One of the fun aspects of studying petroglyphs is that regardless of how you interpret the images, nobody is wrong and everybody is right. Following, then, are pics of some of the petroglyphs our GCAS group saw on our March 3, 2019, field trip to Indian Wells.


Author Alex Patterson identifies this circle-with-a-dot over there on the far left as a symbol for the moon. Others describe it as a symbol for the sun. Either interpretation seems reasonable but it gets complicated when considering the near-left image. Two moons? Two suns? One of each?

Here, we see an image of a grid.

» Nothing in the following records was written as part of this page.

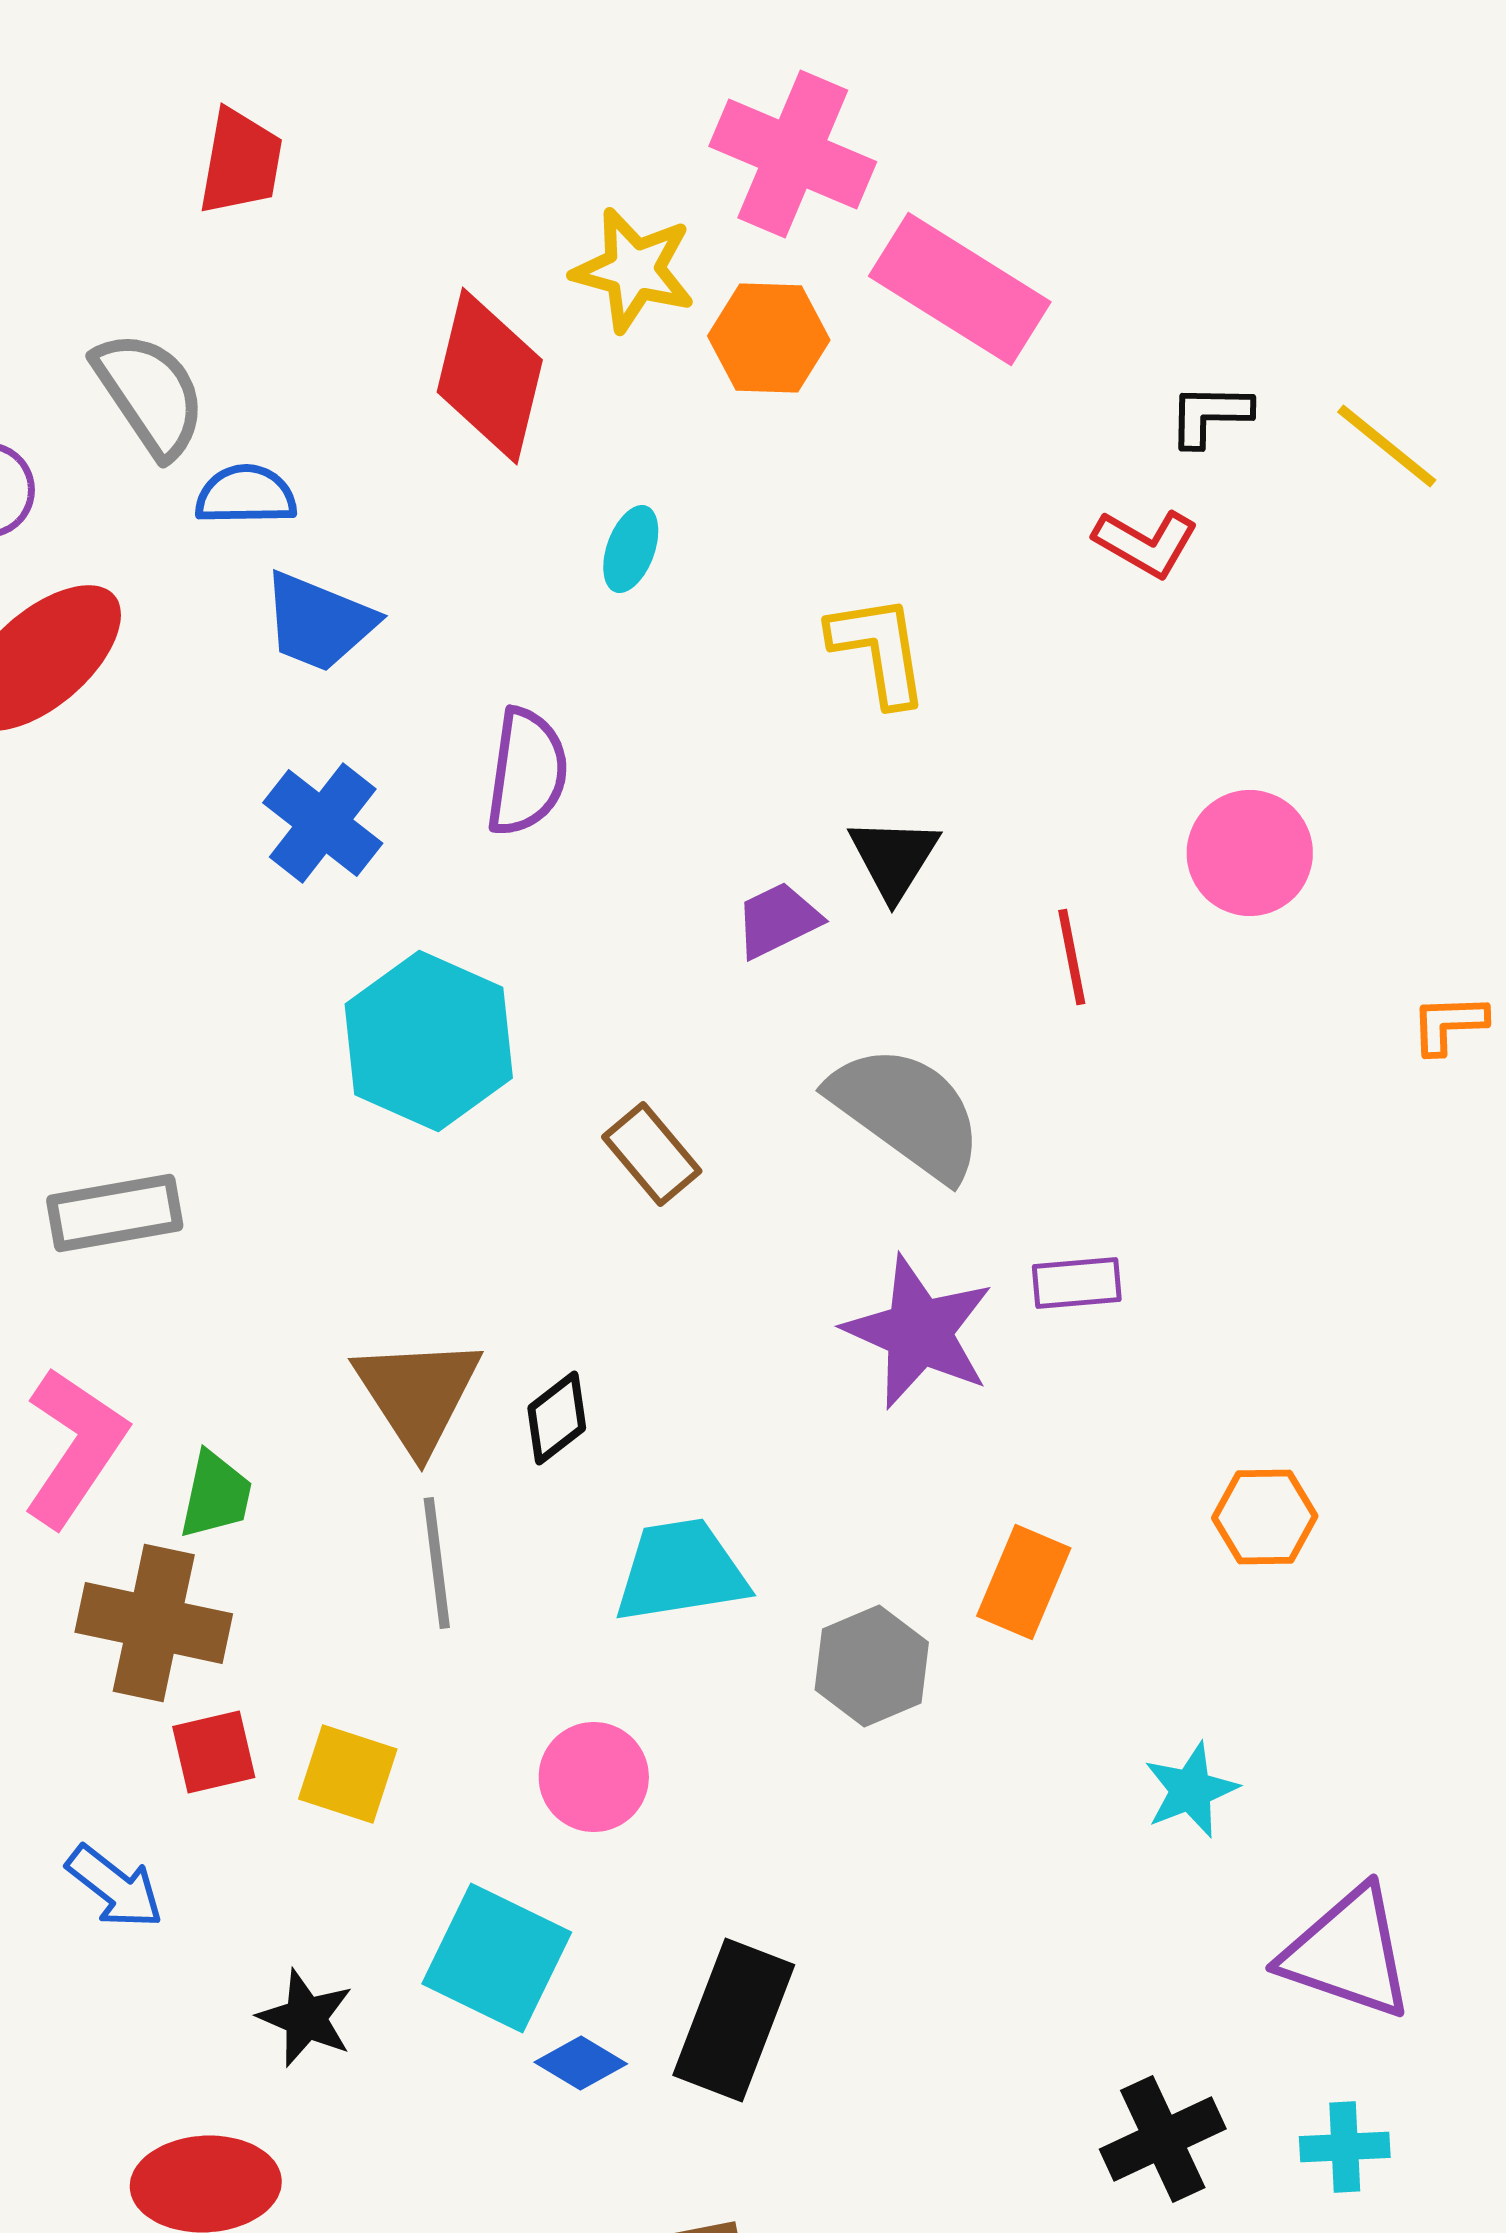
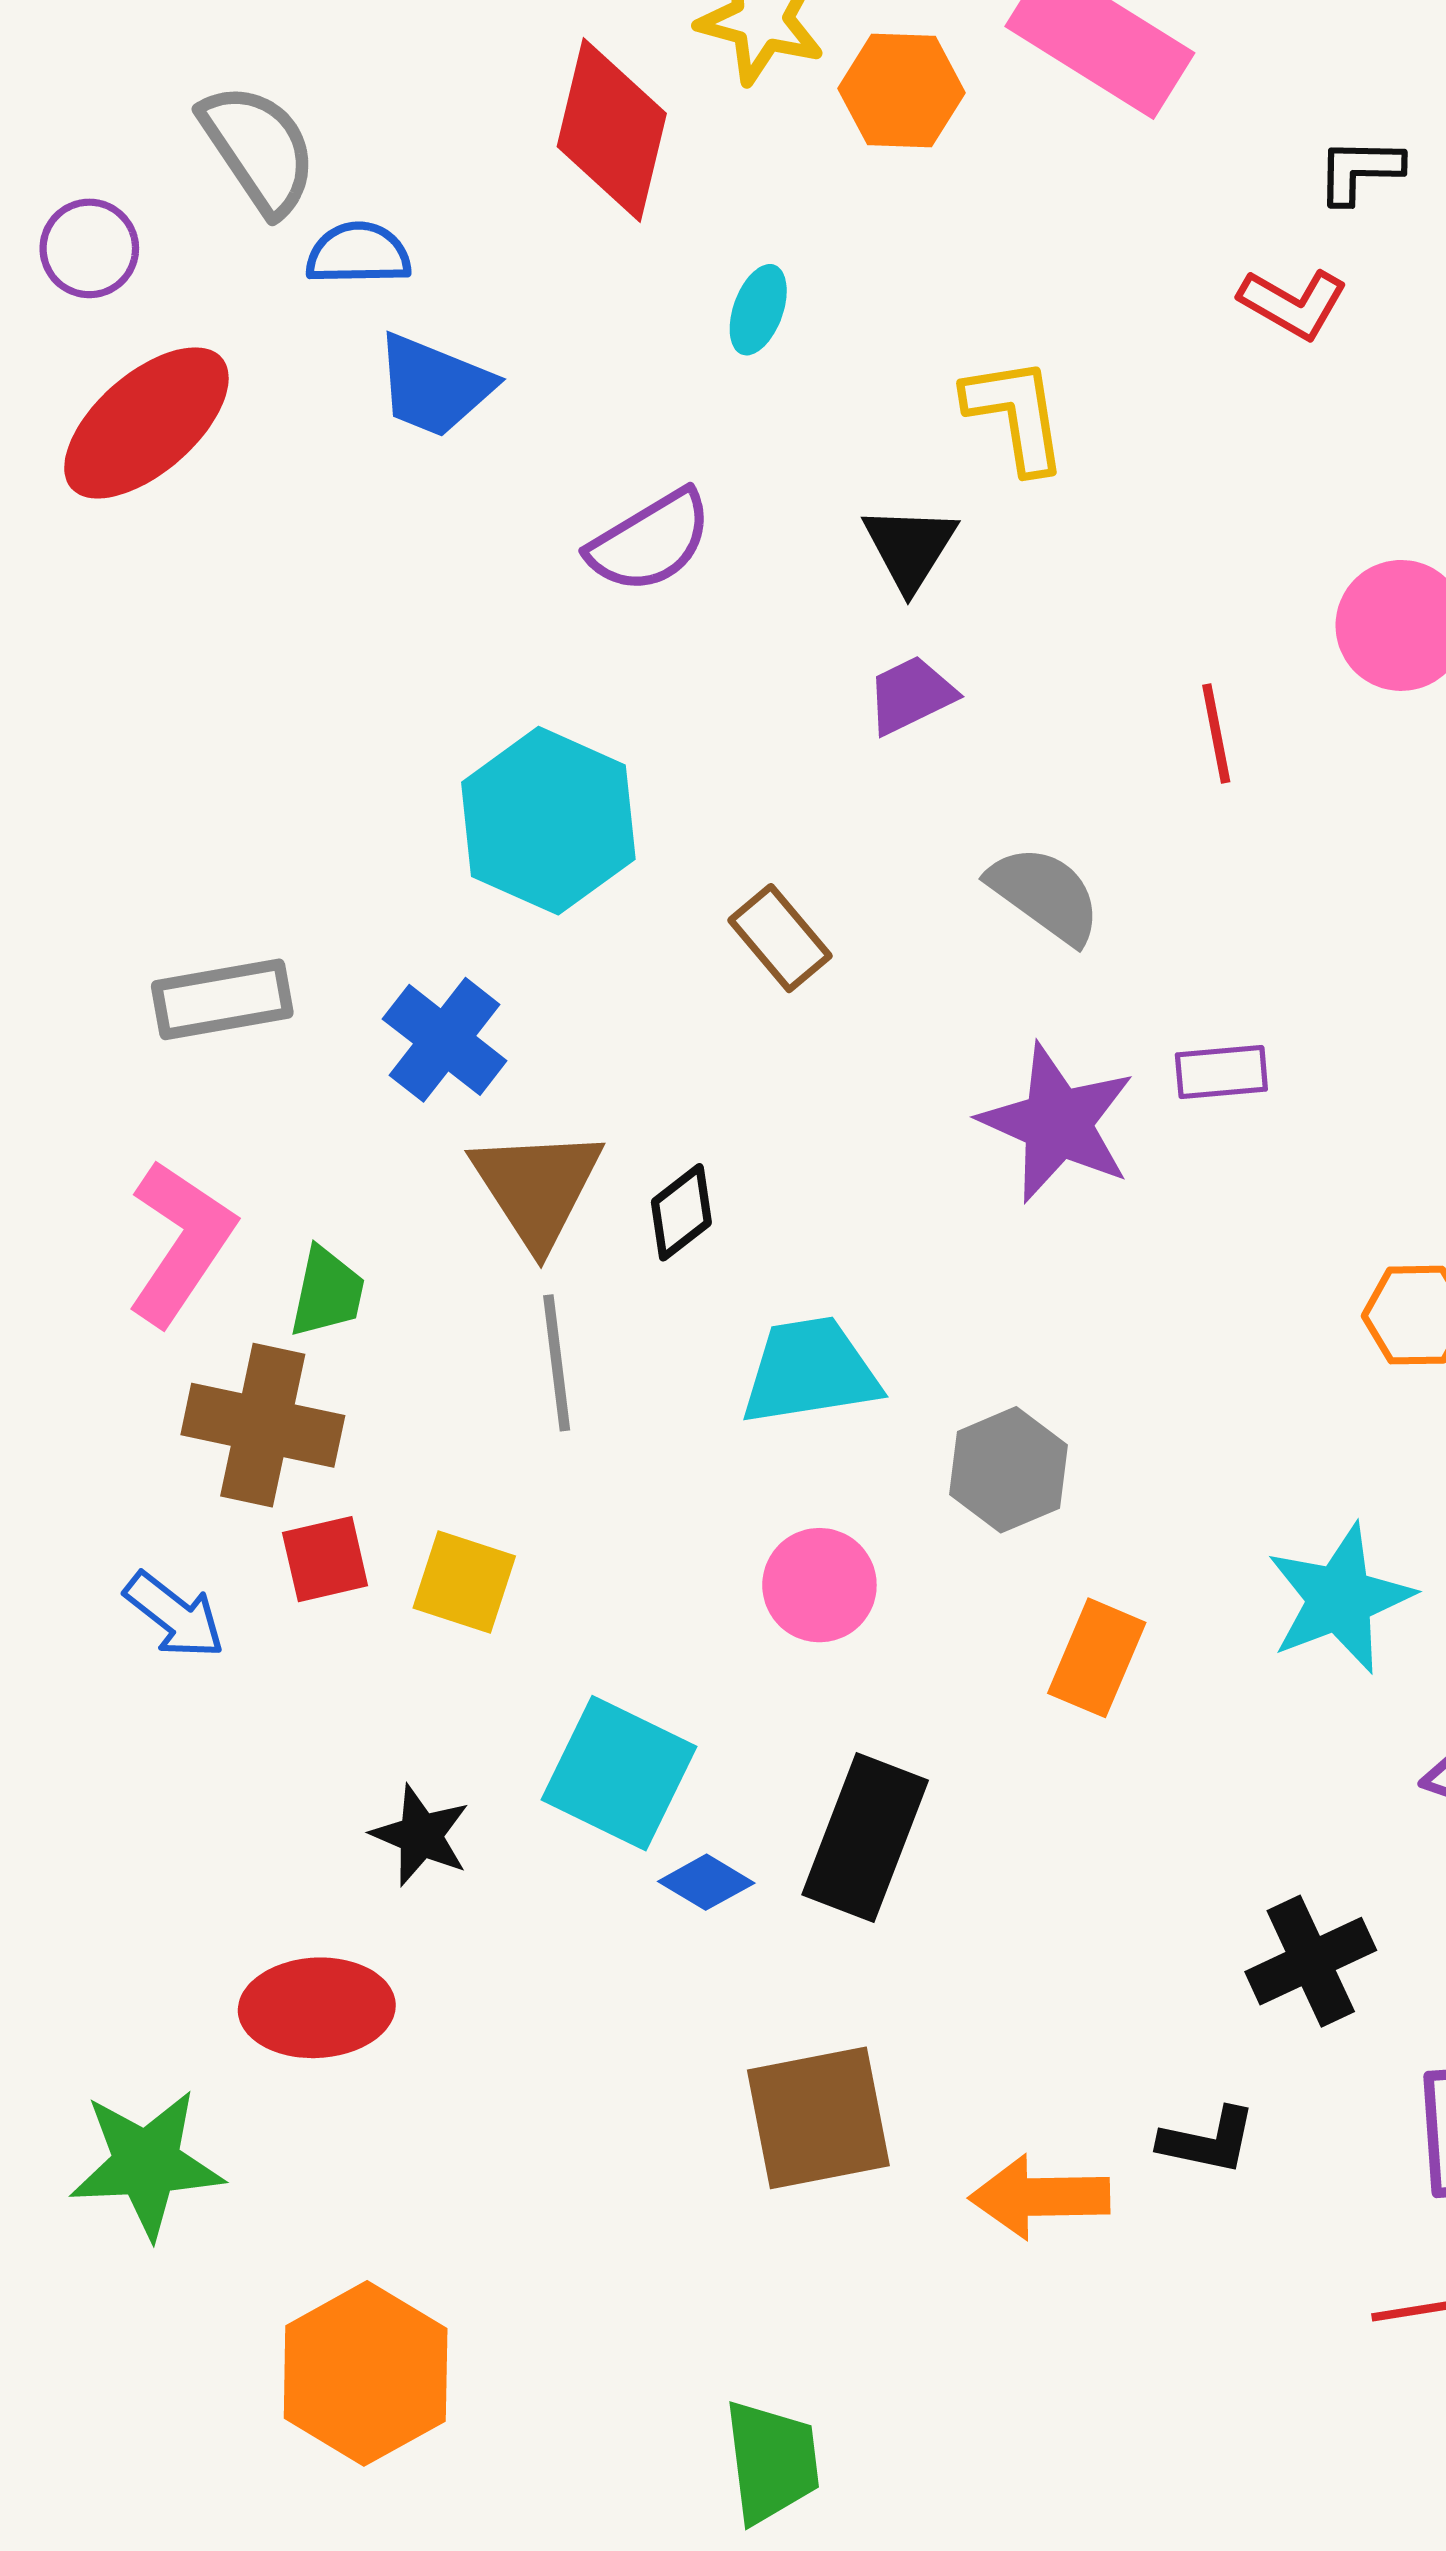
purple semicircle: (527, 772) -> (650, 541), turned 51
blue cross: (323, 823) -> (445, 1040), moved
black triangle: (894, 858) -> (910, 548), moved
gray semicircle: (907, 1112) -> (1045, 894), size x0.7
orange rectangle: (1024, 1582) -> (1097, 1658), moved
pink circle: (594, 1777) -> (819, 1585), moved
cyan star: (1191, 1790) -> (1340, 1599), size x1.5
blue arrow: (115, 1887) -> (174, 1615), moved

Archaeologists variously interpret this as a fence to keep animals either in or out of an area; or it could be a net for hunting/fishing; or maybe it’s a layout of a pueblo as seen from above. Again, all are reasonable interpretations. But then, how does one interpret a similar grid, but with dots in the middle of each square, as we saw in this same area? Perhaps if one assumes the grid in this photo is a fence around sections of a field, maybe a grid with dots indicates a fenced field that has been planted. Or not. Could both images possibly depict rooms of a pueblo, with the pueblo rooms in the left photo being unoccupied but each room in the pueblo on the right being occupied by one person or one family? Could this be an archaic version of a census?


Next, we have an image on the left of what appears to be an anthropomorphic head with large eyes and some kind of antenna sprouting from the center of the head. That might be interpreted to be a symbol of the Mesoamerican rain god, Tlaloc. Alternatively, it could symbolize the staring eyes of Death. However, the image on the right shows what appears to be the same head with the same kind of eyes…but this image shows a pair of curved horns on the sides of the head. It has been suggested that this depicts an owl species local to the US Southwest with ear tufts, such as the great horned owl or screech owl. If so, does the image on the left depict a local owl that has no ear tufts, like the spotted owl or pygmy owl? If so, how does one explain the antenna? What are your ideas?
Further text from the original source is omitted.